• _WHAT NEEDS TO BE DONE_
Leave out the pictures and set down the rest of the listing below word for word.

• _DATA FOR THIS EXERCISE_
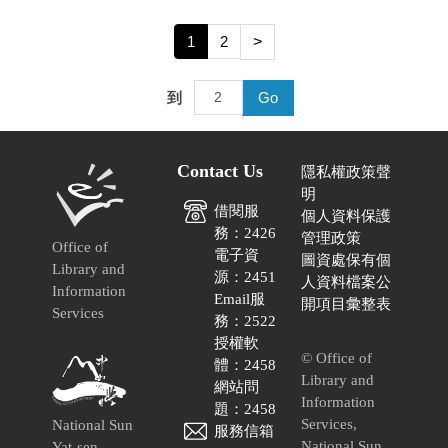
1
2
>
到
Go
Contact Us
隱私權政策聲
明
借閱服
個人資料保護
務：2426
管理政策
Office of
電子資
圖資處保有個
Library and
源：2451
人資料檔案公
Information
Email服
開項目彙整表
Services
務：2522
授權軟
© Office of
體：2458
Library and
網站問
Information
題：2458
Services,
National Sun
服務信箱
National Sun
Yat-sen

• _SOLVED PROBLEM_
1
2
>
到
Go
Contact Us
隱私權政策聲
明
借閱服
個人資料保護
務：2426
管理政策
Office of
電子資
圖資處保有個
Library and
源：2451
人資料檔案公
Information
Email服
開項目彙整表
Services
務：2522
授權軟
© Office of
體：2458
Library and
網站問
Information
題：2458
Services,
National Sun
服務信箱
National Sun
Yat-sen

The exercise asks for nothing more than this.